The Otsego Herald for Oct. 25, 1819, compiled, with comments:
Jabez D. Hammond
To the People of the County of Otsego
FELLOW CITIZENS — Two publications having recently appeared in the Watch Tower, charging me with deceitful and dishonorable conduct, while I had the honor to represent the Electors of this County in the Congress of the United States, upon reflection I have concluded that respect for you as well as for my own Character imposed on me the duty of proving those charges false. ...
I am charged with “voting all through the progress of the salary bill ... for the highest sum; that I declared to my colleague ... that I should support it throughout with my vote ... but ... after ascertaining that the bill would pass without my aid, I cunningly slipped my head out oft the halter by voting against it & saved as I supposed my popularity, while I pocketed the fifteen hundred dollars. ...
I never ... encouraged the passage of the ... bill, and that any insinuation to the contrary was utterly false. ... My opposition ... was ... that it was improper to make legislators salary officers, and ... that the amount of compensation ... was extravagant; that I was unwilling to act on an ... increase of my own compensation at all. ...
(Article goes on to accuse the Watch Tower newspaper of “malicious falsehood,” and offers extensive proof of it.)

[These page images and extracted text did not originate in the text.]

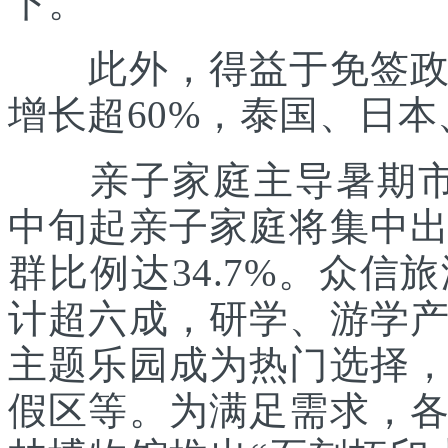
下。
此外，得益于免签政策
增长超60%，泰国、日
亲子家庭主导暑期市场
中旬起亲子家庭将集中
群比例达34.7%。众
计超六成，研学、游学
主题乐园成为热门选择
假区等。为满足需求，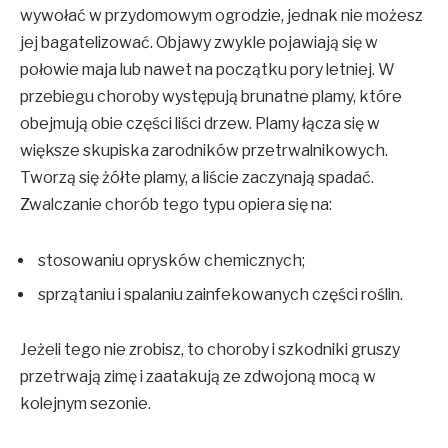
wywołać w przydomowym ogrodzie, jednak nie możesz
jej bagatelizować. Objawy zwykle pojawiają się w
połowie maja lub nawet na początku pory letniej. W
przebiegu choroby występują brunatne plamy, które
obejmują obie części liści drzew. Plamy łącza się w
większe skupiska zarodników przetrwalnikowych.
Tworzą się żółte plamy, a liście zaczynają spadać.
Zwalczanie chorób tego typu opiera się na:
stosowaniu oprysków chemicznych;
sprzątaniu i spalaniu zainfekowanych części roślin.
Jeżeli tego nie zrobisz, to choroby i szkodniki gruszy
przetrwają zimę i zaatakują ze zdwojoną mocą w
kolejnym sezonie.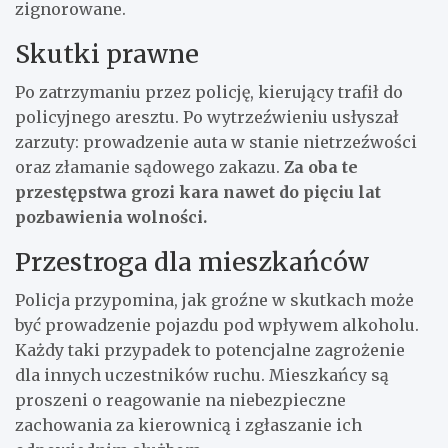
zignorowane.
Skutki prawne
Po zatrzymaniu przez policję, kierujący trafił do
policyjnego aresztu. Po wytrzeźwieniu usłyszał
zarzuty: prowadzenie auta w stanie nietrzeźwości
oraz złamanie sądowego zakazu.
Za oba te
przestępstwa grozi kara nawet do pięciu lat
pozbawienia wolności.
Przestroga dla mieszkańców
Policja przypomina, jak groźne w skutkach może
być prowadzenie pojazdu pod wpływem alkoholu.
Każdy taki przypadek to potencjalne zagrożenie
dla innych uczestników ruchu. Mieszkańcy są
proszeni o reagowanie na niebezpieczne
zachowania za kierownicą i zgłaszanie ich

Cherry Valley, Oct. 16,1819. JABEZ D.HAMMOND
COMMENT: Jabez Delano Hammond (born in New Bedford, Mass. in 1778, died in Cherry Valley on Aug. 18, 1855) had a long and varied career in both elective and appointive positions in American politics, including as Congressman in 1815-1817.
He is best known today, however, as the author of “The History of Political Parties in the State of New York ... to December 1840” (2 volumes, 1842), plus a third volume (1841-1847) published in 1852). They have been very frequently reprinted, and are still in print.

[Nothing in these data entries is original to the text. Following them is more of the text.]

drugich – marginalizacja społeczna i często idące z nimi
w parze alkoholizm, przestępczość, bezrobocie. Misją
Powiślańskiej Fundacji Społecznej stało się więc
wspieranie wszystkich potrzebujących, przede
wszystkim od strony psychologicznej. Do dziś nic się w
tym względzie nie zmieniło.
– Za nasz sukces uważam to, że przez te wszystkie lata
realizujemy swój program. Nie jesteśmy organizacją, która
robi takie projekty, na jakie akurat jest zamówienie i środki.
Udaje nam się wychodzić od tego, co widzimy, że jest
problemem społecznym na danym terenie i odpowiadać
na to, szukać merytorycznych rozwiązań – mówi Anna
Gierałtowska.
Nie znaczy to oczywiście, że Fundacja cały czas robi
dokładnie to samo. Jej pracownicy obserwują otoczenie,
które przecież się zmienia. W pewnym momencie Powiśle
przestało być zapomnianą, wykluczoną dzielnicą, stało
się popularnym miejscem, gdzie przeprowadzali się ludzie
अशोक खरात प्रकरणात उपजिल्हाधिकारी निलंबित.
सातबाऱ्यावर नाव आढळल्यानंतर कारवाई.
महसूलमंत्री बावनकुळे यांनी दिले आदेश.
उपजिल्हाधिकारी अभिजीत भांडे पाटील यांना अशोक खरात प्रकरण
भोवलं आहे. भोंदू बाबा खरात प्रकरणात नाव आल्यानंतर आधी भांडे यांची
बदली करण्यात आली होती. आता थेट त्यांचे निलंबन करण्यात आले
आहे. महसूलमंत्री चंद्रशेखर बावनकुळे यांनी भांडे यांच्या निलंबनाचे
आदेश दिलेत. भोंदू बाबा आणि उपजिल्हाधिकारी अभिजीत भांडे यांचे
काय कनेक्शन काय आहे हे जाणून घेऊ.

The absurd indulgence with which parents anticipate every wish of their children often paves the way for their destruction, and entirely unfits them for returning that affectionate care which is due the authors of their being. ... By supplying children with all the superfluities of life, we at once weaken the springs of exertion, and induce a habit of indolence fatal to future improvement, for why should they exert themselves to procure that which is ready at their call? ...
Happy is the man who in early life, has been taught by experience the blessed effects of honest industry, and the inestimable value of time. Multiply time by industry, and what is the result? Peace of mind, the innocent enjoyment of life, and every thing that can exalt human nature.
By industry I must not be understood the incessant drudgery pursuit after sordid gain; I have likewise reference to mental industry; the improvement of the intellectual part of our views above the narrow scene of things, and teaches us to go to heaven.
COMMENT: Perhaps by the mysterious “Philo Howard.”
DIED — in this Village, on Tuesday morning last, WILLIAM COOPER, Esq. in the 34th year of his age, son of the late William Cooper, Esq.
COMMENT: Perhaps the perfect example of the article above! William Cooper Jr. was the pride of his father, but grew up to be a proud, indolent, spendthrift son and a rebel. At Princeton College, he was suspected of burning down Nassau Hall (but never convicted of it).
Though he studied law, William Cooper Jr., said of himself “I am not, and probably never shall be in any business by which money can be made or lost, and therefore must rest my security upon my patrimony.” Of him Alan Taylor wrote, in “William Cooper’s Town” (1995), that: “Instead of becoming the great man, William Cooper, Jr., ended up a nothing. He was ruined by the insidious combinations of too much money too easily had with expectations far beyond his abilities to achieve.”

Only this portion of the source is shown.